In how many lines of the records does the string "zzgl" appear? State only the number.
=======
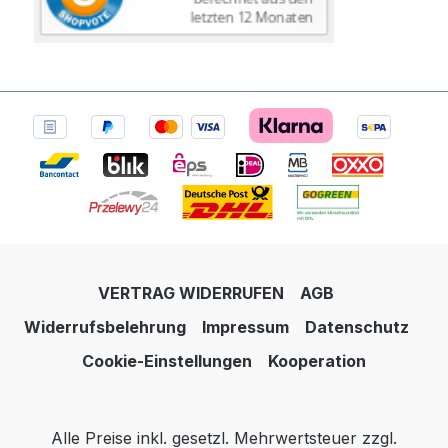
VERTRAG WIDERRUFEN
AGB
Widerrufsbelehrung
Impressum
Datenschutz
Cookie-Einstellungen
Kooperation
Alle Preise inkl. gesetzl. Mehrwertsteuer zzgl.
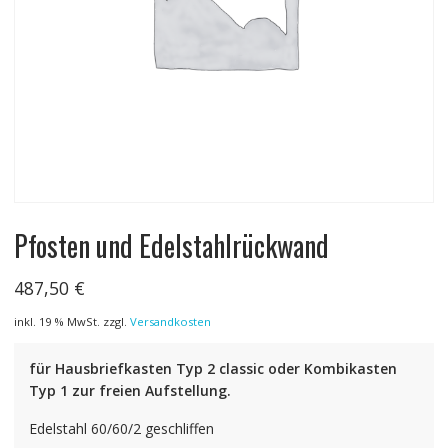
Pfosten und Edelstahlrückwand
487,50
€
inkl. 19 % MwSt.
zzgl.
Versandkosten
für Hausbriefkasten Typ 2 classic oder Kombikasten
Typ 1 zur freien Aufstellung.
Edelstahl 60/60/2 geschliffen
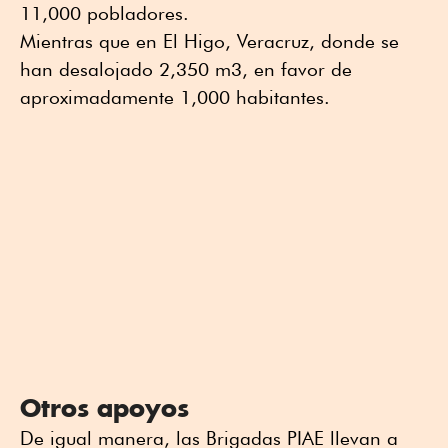
11,000 pobladores.
Mientras que en El Higo, Veracruz, donde se
han desalojado 2,350 m3, en favor de
aproximadamente 1,000 habitantes.
Otros apoyos
De igual manera, las Brigadas PIAE llevan a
=======
Written answer: 2